## WORK TASK
Whenever the string "tavus" appears in a line below, please copy the line out.

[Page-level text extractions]
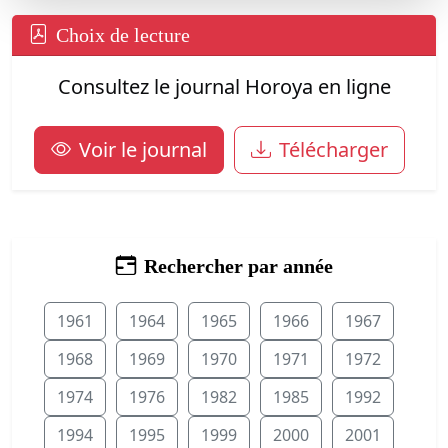
Choix de lecture
Consultez le journal Horoya en ligne
Voir le journal
Télécharger
Rechercher par année
1961
1964
1965
1966
1967
1968
1969
1970
1971
1972
1974
1976
1982
1985
1992
1994
1995
1999
2000
2001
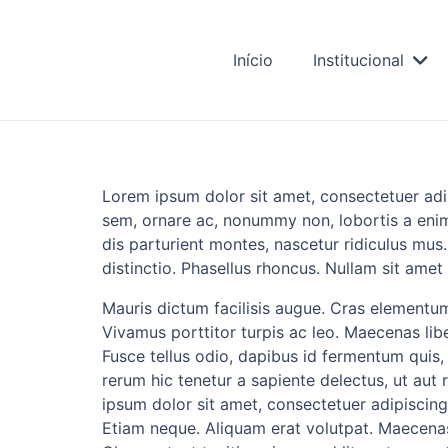
Início
Institucional
Lorem ipsum dolor sit amet, consectetuer adip
sem, ornare ac, nonummy non, lobortis a eni
dis parturient montes, nascetur ridiculus mus.
distinctio. Phasellus rhoncus. Nullam sit ame
Mauris dictum facilisis augue. Cras elementum
Vivamus porttitor turpis ac leo. Maecenas libe
Fusce tellus odio, dapibus id fermentum quis, 
rerum hic tenetur a sapiente delectus, ut aut
ipsum dolor sit amet, consectetuer adipiscing e
Etiam neque. Aliquam erat volutpat. Maecenas 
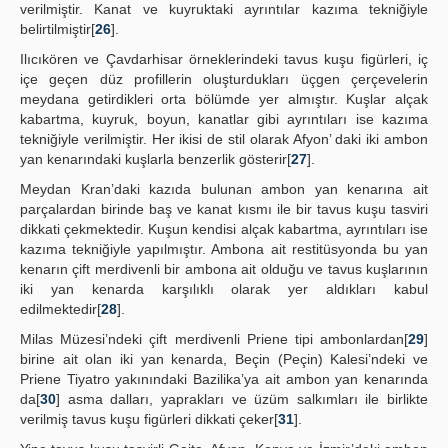
verilmiştir. Kanat ve kuyruktaki ayrıntılar kazıma tekniğiyle
belirtilmiştir[
26
].
Ilıcıkören ve Çavdarhisar örneklerindeki tavus kuşu figürleri, iç
içe geçen düz profillerin oluşturdukları üçgen çerçevelerin
meydana getirdikleri orta bölümde yer almıştır. Kuşlar alçak
kabartma, kuyruk, boyun, kanatlar gibi ayrıntıları ise kazıma
tekniğiyle verilmiştir. Her ikisi de stil olarak Afyon’ daki iki ambon
yan kenarındaki kuşlarla benzerlik gösterir[
27
].
Meydan Kran’daki kazıda bulunan ambon yan kenarına ait
parçalardan birinde baş ve kanat kısmı ile bir tavus kuşu tasviri
dikkati çekmektedir. Kuşun kendisi alçak kabartma, ayrıntıları ise
kazıma tekniğiyle yapılmıştır. Ambona ait restitüsyonda bu yan
kenarın çift merdivenli bir ambona ait olduğu ve tavus kuşlarının
iki yan kenarda karşılıklı olarak yer aldıkları kabul
edilmektedir[
28
].
Milas Müzesi’ndeki çift merdivenli Priene tipi ambonlardan[
29
]
birine ait olan iki yan kenarda, Beçin (Peçin) Kalesi’ndeki ve
Priene Tiyatro yakınındaki Bazilika’ya ait ambon yan kenarında
da[
30
] asma dalları, yaprakları ve üzüm salkımları ile birlikte
verilmiş tavus kuşu figürleri dikkati çeker[
31
].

## RESPONSE TO THIS TASK
Ilıcıkören ve Çavdarhisar örneklerindeki tavus kuşu figürleri, iç
parçalardan birinde baş ve kanat kısmı ile bir tavus kuşu tasviri
kenarın çift merdivenli bir ambona ait olduğu ve tavus kuşlarının
verilmiş tavus kuşu figürleri dikkati çeker[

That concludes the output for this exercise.